-- Activity --
Exactness is required throughout. Return every record once more.

[Record extracts — start]

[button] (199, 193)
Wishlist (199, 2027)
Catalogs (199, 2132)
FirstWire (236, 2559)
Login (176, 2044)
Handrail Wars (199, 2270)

[Record extracts — finish]

-- Exercise output --
[button] (199, 193)
Wishlist (199, 2027)
Catalogs (199, 2132)
FirstWire (236, 2559)
Login (176, 2044)
Handrail Wars (199, 2270)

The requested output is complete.